A federal district judge in Baltimore has found significant flaws in a Microsoft Corp. proposal to funnel more than a billion dollars worth of software, reconditioned computers, and technology training to about 14,000 needy schools around the country.
Yet even though he rejected the plan, which was the company’s attempt to settle more than 100 private antitrust lawsuits filed against it, Judge J. Frederick Motz seemed to accept the proposal’s fundamental premise. He said he would allow Microsoft, and a group of lawyers suing the software giant, another chance to bring a revised settlement proposal to the court. Both sides said they would explore that option.
“The judge’s opinion offers a number of different approaches we are thinking about, and we are considering those,” Tom Burt, Microsoft’s deputy general counsel for litigation, said in a conference call with reporters after the Jan. 11 ruling.
The plan, first unveiled in November, would have ended all of the private antitrust lawsuits alleging that millions of consumers have been overcharged for Microsoft software. Courts sometimes allow class-action cases like these to be settled to serve a social purpose—such as supporting education—when it is impractical to identify the individuals who may be entitled to damages, lawyers say.
These private cases are separate from the antitrust litigation against the company initiated by the U.S. government and 18 states and the District of Columbia.
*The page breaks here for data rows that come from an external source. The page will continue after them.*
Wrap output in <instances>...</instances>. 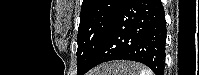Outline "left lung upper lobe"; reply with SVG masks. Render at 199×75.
Returning <instances> with one entry per match:
<instances>
[{
    "mask_svg": "<svg viewBox=\"0 0 199 75\" xmlns=\"http://www.w3.org/2000/svg\"><path fill=\"white\" fill-rule=\"evenodd\" d=\"M124 0H83L77 36V75L90 66Z\"/></svg>",
    "mask_w": 199,
    "mask_h": 75,
    "instance_id": "5c2ea615",
    "label": "left lung upper lobe"
}]
</instances>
Under the rejected proposal, Microsoft would have paid for the creation of a new charitable foundation that would have distributed technology and training to about 14,000 schools over five years. (“Microsoft Deal Calls for $1 Billion School Effort,” Nov. 28, 2001.) Microsoft would have provided up to $400 million for the foundation to disburse, plus $80 million to support a program run by Microsoft to refurbish used computers, load them with software, and give them to schools. The company would also have provided as much as $1 billion in software, a value based on the products’ discounted price for the school market.
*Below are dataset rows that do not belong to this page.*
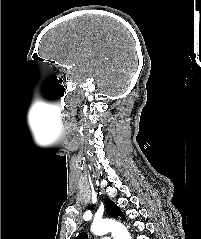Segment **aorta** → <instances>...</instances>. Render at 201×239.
<instances>
[{
	"label": "aorta",
	"mask_w": 201,
	"mask_h": 239,
	"mask_svg": "<svg viewBox=\"0 0 201 239\" xmlns=\"http://www.w3.org/2000/svg\"><path fill=\"white\" fill-rule=\"evenodd\" d=\"M91 231L95 235H105L111 232L114 239H131L126 227L112 219L94 221L91 225Z\"/></svg>",
	"instance_id": "aorta-1"
}]
</instances>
Other software companies had vigorously opposed the plan, saying it would flood the schools with free Microsoft products, which would hurt sales by smaller software-makers. And Apple Computer Inc. argued that its business would be harmed by the refurbished computers, because most of them would not be Apple machines.
Criticism of the Plan
State and local school leaders also criticized the limited role that the plan gave them in making decisions about the kinds of technology that it would make available to their schools.
Although educators praised the goal of directing technology into low-income schools, many rejected Microsoft’s claim that the proposal would not favor the use of certain brands of computers and software vendors, said Glenn M. Kleiman, the vice president of the Education Development Center Inc., a nonprofit education research organization based in Newton, Mass. Mr. Kleiman wrote a letter to Judge Motz signed by 56 educational technology experts and advocates outlining objections to the plan.
Microsoft and the plaintiffs’ lawyers made changes to try to allay those concerns, but the judge wrote in a ruling on Jan. 11 “that the charitable foundation contemplated by the agreement is not sufficiently funded” to meet its goal of benefiting society and to ensure that the program “would not have anti-competitive effects.”
The judge seemed to have been swayed by the arguments of educational technology officials. “It did look to me like the judge certainly understood the issues,” said Helen Soulé, who is Mississippi’s educational technology director, and who signed the letter sent by Mr. Kleiman to Judge Motz.
Mr. Kleiman said that even if the settlement had been approved, it would likely have faced legal challenges by some dissenting plaintiffs.